During the late 1700s and early 1800s, the inventor and mining engineer Richard Trevithick was the primary developer of the steam locomotive. He wanted to present his new invention to the general public, and he looked for a suitable site to demonstrate his invention. He chose Bloomsbury, directly south of the Euston Road, near London's Euston Square. The site is believed to be under University College London’s Chadwick Building, which now houses the Centre for Transport Studies. A circular track 100 ft in diameter was built, on which a locomotive and a small number of carriages would run. Members of the public could view and ride on this train for a fare of 1 shilling. Trevithick hoped this would be a commercial venture, as well as creating publicity and hopefully demand for more locomotives.

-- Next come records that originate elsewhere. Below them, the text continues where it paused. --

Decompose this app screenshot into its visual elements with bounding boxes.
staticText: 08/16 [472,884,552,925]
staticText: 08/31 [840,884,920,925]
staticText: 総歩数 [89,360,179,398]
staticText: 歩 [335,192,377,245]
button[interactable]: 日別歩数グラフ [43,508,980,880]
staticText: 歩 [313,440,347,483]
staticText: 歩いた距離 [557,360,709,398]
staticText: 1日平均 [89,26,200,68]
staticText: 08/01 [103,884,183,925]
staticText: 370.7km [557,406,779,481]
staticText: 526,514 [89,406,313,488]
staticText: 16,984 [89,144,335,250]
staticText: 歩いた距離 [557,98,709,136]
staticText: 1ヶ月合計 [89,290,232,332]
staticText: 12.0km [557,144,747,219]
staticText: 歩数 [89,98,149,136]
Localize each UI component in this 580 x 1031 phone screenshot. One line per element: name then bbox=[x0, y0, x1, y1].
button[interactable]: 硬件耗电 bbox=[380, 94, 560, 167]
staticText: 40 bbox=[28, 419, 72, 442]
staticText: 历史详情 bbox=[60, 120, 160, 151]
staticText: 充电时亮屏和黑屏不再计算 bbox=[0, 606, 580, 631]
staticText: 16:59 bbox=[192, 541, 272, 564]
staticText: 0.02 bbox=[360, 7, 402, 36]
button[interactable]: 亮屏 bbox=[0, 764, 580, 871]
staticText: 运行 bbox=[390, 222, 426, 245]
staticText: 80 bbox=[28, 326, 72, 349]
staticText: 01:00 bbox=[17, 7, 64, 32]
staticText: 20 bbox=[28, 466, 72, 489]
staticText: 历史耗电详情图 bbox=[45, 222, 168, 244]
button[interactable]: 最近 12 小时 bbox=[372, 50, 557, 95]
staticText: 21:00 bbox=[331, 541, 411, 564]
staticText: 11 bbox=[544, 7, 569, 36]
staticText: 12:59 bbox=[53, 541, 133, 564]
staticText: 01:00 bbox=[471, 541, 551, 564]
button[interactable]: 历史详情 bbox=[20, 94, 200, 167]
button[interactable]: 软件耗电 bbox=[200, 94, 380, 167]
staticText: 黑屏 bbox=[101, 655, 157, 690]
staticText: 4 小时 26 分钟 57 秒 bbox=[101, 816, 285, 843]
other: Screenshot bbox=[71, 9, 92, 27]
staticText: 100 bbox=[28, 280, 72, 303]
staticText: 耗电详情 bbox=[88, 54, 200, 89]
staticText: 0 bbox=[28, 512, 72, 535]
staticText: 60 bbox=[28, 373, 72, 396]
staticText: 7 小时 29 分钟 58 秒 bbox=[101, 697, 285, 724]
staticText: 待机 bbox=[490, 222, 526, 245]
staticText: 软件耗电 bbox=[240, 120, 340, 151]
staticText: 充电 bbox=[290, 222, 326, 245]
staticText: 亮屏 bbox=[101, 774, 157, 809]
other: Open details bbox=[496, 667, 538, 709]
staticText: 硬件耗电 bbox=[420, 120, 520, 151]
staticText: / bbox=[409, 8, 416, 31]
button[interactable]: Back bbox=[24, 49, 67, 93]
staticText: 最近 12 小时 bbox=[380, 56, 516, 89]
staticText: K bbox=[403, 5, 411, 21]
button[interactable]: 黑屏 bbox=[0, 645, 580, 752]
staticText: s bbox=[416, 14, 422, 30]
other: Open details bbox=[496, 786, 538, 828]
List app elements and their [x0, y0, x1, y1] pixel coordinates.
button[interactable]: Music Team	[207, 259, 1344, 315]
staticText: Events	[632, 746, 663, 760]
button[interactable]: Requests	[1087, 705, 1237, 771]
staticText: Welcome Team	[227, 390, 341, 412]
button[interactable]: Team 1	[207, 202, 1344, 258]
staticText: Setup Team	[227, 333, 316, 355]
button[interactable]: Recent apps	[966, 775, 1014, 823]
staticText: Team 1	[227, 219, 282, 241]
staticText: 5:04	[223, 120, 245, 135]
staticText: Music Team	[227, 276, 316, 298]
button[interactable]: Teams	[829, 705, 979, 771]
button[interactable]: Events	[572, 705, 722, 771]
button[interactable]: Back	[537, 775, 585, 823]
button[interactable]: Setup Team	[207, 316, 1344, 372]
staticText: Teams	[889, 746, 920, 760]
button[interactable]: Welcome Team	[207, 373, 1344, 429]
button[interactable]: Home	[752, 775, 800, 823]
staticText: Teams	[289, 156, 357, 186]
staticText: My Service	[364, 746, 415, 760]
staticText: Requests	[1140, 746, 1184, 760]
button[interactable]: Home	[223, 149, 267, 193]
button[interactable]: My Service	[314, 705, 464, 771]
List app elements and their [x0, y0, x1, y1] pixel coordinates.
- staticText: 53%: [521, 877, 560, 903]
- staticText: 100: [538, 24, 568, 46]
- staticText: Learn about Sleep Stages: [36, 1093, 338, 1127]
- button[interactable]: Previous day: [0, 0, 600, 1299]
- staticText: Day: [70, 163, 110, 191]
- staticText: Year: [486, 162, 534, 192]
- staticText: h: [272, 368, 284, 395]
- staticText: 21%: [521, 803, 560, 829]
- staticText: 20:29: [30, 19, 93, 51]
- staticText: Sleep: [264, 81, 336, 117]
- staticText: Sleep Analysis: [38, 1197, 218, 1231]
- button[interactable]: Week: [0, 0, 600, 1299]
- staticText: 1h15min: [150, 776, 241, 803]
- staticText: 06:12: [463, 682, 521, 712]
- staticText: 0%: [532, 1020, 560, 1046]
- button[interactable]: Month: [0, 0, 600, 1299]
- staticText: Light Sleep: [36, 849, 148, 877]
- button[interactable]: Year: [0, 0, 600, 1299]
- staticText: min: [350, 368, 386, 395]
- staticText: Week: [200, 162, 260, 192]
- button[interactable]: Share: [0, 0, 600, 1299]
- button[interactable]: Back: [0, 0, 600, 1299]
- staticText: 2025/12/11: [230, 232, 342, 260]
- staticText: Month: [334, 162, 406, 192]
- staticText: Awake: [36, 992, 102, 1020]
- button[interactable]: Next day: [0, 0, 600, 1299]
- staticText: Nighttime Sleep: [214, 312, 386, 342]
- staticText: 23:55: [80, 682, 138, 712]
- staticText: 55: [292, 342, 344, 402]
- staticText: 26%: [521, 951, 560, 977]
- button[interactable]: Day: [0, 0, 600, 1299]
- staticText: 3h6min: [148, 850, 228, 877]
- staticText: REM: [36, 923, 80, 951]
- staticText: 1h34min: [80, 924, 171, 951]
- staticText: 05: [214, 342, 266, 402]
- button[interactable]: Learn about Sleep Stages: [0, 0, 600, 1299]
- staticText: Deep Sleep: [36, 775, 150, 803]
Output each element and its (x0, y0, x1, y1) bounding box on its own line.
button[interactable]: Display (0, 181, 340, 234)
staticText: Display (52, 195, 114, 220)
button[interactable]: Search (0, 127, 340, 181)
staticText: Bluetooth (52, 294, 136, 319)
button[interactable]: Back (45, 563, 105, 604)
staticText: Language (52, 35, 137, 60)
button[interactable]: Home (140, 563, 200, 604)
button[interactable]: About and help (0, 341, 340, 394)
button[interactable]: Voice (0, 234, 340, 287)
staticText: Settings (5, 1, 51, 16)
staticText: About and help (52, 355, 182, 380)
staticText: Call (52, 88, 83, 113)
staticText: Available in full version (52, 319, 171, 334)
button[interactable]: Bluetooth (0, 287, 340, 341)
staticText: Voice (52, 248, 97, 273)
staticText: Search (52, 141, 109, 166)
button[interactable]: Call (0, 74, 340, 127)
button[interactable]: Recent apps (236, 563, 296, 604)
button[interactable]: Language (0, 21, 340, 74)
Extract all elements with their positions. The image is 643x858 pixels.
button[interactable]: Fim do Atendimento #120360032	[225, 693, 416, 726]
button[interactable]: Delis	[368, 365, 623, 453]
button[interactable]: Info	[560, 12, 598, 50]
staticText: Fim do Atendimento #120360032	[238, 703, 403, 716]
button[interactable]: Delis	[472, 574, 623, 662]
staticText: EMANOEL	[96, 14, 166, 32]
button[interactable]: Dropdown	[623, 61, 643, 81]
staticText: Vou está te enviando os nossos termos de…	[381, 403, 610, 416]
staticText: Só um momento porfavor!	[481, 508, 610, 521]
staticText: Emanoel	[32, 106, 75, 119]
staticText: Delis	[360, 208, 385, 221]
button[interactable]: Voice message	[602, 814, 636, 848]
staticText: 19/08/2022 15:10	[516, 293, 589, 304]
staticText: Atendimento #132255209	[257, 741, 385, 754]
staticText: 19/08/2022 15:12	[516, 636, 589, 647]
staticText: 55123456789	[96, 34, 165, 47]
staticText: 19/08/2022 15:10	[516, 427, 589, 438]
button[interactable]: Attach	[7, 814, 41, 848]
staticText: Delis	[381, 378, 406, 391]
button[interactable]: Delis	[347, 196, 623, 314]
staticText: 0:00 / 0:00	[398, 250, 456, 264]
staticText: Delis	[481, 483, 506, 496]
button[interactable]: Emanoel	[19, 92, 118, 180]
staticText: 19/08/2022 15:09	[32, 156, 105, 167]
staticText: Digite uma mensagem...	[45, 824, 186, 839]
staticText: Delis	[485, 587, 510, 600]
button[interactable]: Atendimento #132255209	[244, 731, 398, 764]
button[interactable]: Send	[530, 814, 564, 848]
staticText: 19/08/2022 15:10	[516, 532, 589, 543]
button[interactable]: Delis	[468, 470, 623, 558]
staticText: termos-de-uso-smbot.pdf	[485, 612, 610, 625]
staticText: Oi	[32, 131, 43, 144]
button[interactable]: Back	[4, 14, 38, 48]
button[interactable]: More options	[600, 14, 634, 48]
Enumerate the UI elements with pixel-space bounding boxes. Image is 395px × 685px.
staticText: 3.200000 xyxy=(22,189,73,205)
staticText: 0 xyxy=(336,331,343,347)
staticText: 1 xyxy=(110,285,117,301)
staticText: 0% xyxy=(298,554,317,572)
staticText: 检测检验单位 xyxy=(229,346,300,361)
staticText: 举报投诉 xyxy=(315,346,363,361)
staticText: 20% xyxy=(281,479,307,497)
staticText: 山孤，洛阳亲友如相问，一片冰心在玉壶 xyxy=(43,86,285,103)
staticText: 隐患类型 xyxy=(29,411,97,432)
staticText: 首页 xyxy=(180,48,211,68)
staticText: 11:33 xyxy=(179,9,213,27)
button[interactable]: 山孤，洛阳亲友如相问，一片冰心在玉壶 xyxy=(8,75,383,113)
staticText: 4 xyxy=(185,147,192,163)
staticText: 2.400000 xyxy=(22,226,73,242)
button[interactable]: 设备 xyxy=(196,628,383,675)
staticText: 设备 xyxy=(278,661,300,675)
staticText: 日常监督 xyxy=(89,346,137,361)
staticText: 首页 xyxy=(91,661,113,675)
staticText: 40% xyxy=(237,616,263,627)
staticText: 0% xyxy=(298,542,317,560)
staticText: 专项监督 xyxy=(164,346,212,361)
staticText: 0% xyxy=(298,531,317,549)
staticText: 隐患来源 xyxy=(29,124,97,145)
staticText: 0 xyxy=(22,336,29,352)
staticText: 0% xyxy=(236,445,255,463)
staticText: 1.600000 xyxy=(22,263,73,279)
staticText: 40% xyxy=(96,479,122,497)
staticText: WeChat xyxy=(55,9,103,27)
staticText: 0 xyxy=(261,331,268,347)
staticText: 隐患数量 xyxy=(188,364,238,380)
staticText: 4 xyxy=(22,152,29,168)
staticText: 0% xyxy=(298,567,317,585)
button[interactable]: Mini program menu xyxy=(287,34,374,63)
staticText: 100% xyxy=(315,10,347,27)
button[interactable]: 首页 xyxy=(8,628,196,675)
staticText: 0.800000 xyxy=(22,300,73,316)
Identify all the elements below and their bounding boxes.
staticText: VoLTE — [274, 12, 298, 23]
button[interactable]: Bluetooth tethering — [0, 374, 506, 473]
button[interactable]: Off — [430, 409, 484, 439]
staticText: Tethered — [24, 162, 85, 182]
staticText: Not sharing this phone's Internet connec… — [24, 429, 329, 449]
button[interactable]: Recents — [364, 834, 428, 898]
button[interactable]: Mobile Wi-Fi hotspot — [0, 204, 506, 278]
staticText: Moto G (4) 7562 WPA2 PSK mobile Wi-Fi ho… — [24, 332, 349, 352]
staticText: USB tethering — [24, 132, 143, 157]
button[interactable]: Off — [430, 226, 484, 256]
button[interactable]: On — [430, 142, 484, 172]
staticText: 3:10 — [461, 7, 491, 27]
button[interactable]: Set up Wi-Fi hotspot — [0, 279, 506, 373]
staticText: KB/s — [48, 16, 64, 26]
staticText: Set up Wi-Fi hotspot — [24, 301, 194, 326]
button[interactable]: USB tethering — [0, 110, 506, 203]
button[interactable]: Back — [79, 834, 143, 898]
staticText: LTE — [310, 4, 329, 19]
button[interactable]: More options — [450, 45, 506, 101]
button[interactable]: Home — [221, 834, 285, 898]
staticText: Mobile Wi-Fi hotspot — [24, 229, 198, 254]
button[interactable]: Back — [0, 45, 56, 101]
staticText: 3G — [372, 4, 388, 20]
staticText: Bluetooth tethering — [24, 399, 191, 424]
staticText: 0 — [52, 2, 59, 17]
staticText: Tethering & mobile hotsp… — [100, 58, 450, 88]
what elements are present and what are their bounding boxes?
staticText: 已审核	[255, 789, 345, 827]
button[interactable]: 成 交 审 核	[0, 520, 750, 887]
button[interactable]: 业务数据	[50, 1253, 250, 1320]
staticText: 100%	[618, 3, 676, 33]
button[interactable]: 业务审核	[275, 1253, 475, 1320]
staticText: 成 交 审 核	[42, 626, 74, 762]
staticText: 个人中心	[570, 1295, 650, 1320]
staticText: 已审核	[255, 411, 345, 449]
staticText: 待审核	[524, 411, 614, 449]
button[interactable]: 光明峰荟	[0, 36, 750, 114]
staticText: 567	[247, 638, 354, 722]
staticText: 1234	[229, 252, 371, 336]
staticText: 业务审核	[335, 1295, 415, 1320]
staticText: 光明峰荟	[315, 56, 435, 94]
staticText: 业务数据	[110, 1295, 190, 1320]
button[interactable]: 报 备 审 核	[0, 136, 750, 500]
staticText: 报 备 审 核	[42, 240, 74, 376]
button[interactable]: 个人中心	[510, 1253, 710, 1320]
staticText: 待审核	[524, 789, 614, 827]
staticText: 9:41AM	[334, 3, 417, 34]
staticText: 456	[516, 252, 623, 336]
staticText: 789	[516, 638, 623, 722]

Trevithick's fourth railway locomotive was built new for the Steam Circus. It was named Catch Me Who Can by the sister of Davies Gilbert. This new locomotive differed from the previous locomotive designs: instead of a horizontal cylinder, flywheel, and geared drive, Catch Me Who Can used a vertical cylinder encased in the boiler, driving one pair of wheels directly. The cylinder was 14.5 in in diameter, with a 4 ft stroke. The boiler was Trevithick's return-flue type, complete with an internal firebox. The locomotive was similar to an engine that Trevithick had built in 1803 to power a dredger for use on the Thames.

===Operations===
In spite of his goal of introducing steam locomotion to the public, Trevithick built a high wooden fence around the demonstration track, concealing it from view to all but those who paid to enter. This may have been done as a means of increasing revenue. Catch Me Who Can became the world’s first locomotive to haul fare-paying passengers.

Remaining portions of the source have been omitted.